» **TASK OBJECTIVE**: Wherever a line holds the word "médecins", copy that line from the data.

» **SUPPLIED RECORDS**:
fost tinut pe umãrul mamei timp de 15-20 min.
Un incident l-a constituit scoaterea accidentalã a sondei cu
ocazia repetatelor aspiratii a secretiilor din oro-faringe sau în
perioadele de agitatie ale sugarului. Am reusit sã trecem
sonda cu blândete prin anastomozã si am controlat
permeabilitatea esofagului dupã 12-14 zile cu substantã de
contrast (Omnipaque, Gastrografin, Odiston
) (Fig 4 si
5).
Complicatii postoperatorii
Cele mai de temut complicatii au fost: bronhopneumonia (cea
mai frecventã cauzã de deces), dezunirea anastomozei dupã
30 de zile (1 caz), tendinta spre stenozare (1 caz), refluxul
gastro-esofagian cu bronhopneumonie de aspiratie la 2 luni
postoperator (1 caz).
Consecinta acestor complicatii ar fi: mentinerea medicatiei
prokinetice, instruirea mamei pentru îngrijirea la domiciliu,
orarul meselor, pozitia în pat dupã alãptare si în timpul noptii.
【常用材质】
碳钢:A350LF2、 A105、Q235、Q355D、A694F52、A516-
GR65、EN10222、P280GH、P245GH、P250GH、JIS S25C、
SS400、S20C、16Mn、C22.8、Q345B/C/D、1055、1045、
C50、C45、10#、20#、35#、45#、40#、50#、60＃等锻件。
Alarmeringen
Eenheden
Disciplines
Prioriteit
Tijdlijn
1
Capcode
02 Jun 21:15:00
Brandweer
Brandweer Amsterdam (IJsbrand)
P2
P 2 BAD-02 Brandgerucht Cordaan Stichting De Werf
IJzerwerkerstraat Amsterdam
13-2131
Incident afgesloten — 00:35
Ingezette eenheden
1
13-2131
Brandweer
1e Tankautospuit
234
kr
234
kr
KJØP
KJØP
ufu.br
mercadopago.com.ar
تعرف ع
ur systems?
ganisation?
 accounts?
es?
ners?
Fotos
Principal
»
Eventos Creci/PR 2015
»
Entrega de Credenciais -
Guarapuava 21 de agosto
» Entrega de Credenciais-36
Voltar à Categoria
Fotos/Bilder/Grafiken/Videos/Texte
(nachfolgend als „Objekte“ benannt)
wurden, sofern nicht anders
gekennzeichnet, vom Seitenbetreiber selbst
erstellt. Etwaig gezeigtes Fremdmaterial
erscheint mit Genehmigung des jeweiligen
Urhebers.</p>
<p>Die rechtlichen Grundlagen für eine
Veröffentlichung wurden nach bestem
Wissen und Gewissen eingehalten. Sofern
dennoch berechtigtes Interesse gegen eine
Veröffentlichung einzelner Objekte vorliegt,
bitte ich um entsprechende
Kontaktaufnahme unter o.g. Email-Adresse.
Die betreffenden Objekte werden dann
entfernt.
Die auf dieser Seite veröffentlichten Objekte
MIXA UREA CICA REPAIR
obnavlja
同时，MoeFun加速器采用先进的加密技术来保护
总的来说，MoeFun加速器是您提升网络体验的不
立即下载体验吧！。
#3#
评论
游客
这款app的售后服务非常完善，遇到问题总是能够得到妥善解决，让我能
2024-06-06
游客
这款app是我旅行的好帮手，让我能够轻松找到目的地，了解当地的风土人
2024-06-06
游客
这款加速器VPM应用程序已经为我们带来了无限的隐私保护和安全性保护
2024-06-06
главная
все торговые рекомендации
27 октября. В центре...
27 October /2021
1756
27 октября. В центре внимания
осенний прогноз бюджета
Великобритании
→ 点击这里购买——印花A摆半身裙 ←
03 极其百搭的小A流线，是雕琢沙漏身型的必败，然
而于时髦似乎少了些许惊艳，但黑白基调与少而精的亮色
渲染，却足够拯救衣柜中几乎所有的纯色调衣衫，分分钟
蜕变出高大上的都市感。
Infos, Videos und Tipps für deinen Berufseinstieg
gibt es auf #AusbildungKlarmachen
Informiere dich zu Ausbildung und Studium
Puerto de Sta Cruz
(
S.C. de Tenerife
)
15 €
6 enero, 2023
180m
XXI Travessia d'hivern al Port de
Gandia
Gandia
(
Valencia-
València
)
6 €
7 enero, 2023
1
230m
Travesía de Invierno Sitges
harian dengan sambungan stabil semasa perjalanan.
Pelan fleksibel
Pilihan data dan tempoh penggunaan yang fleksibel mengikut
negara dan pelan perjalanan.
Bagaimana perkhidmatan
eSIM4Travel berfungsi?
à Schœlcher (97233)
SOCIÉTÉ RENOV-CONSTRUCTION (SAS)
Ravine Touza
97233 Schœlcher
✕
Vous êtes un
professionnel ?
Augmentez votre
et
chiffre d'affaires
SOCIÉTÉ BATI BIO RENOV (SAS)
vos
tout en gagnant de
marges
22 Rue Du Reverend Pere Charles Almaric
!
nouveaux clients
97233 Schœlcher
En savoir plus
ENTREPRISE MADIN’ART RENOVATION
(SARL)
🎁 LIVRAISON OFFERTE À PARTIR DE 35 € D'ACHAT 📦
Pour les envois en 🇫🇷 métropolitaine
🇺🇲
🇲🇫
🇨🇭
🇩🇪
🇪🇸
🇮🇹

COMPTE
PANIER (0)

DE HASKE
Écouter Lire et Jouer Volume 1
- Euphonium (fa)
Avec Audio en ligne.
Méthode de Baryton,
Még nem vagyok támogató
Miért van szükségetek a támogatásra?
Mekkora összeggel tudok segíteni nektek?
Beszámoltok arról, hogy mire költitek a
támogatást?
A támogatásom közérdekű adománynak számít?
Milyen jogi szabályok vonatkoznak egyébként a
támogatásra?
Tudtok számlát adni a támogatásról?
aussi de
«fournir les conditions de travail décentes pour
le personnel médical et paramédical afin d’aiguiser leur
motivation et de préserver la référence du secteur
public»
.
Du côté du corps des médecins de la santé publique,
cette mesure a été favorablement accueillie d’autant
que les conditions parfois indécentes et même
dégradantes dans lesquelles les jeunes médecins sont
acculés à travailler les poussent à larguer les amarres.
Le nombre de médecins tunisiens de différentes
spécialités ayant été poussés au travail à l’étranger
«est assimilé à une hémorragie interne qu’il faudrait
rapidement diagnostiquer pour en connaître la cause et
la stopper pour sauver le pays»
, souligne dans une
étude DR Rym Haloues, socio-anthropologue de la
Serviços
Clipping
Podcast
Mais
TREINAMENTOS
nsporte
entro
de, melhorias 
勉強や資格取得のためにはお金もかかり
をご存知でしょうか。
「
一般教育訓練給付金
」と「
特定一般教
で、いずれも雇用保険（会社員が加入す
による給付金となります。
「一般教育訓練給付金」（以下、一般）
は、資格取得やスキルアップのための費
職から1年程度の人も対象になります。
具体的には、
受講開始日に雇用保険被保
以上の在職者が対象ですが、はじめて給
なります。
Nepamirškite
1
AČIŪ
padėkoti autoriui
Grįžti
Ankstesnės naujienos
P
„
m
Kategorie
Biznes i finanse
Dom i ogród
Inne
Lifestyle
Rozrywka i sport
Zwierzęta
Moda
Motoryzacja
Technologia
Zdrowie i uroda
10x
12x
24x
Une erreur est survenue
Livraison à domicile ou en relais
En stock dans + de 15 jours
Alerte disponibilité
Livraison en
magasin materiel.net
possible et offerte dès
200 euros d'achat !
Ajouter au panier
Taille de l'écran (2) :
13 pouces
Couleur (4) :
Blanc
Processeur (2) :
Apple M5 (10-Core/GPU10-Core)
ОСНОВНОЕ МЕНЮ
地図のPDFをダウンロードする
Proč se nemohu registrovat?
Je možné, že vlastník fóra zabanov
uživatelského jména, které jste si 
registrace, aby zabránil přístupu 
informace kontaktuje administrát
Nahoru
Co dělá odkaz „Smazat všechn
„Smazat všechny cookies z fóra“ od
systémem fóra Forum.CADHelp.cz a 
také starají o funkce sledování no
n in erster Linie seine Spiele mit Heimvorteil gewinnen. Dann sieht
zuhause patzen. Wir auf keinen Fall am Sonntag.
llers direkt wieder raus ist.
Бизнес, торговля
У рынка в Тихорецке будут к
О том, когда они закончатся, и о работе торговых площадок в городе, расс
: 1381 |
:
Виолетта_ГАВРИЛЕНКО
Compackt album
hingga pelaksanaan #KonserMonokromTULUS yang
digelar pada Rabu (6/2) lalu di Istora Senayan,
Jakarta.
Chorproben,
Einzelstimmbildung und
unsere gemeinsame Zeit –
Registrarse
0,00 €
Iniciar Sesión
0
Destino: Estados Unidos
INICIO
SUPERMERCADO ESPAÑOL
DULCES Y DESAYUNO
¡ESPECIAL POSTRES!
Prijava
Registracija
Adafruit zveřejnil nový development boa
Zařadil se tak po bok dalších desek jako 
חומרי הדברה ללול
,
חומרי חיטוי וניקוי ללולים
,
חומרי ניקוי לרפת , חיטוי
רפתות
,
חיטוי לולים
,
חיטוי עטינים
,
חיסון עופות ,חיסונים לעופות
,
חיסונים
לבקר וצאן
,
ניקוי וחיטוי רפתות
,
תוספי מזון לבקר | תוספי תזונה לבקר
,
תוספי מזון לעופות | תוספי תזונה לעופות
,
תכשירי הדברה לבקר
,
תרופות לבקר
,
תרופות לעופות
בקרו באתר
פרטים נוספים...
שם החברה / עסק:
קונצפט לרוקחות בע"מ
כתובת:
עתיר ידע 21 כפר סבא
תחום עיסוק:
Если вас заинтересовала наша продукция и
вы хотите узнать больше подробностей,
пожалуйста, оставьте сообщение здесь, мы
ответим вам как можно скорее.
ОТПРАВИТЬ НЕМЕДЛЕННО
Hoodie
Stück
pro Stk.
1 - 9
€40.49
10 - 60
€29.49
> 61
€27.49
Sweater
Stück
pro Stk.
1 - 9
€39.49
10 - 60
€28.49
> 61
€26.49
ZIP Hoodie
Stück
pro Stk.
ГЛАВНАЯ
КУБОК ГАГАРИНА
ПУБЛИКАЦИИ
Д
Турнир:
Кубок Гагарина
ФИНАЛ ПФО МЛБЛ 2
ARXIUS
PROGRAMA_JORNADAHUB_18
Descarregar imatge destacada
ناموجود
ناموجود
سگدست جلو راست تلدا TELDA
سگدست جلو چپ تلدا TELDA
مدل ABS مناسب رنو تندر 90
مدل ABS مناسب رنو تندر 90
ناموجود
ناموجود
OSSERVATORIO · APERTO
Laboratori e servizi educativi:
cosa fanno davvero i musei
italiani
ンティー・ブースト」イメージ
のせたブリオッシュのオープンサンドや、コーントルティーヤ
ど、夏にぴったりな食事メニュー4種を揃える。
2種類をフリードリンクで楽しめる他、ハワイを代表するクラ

» **SOLUTION**:
Du côté du corps des médecins de la santé publique,
dégradantes dans lesquelles les jeunes médecins sont
Le nombre de médecins tunisiens de différentes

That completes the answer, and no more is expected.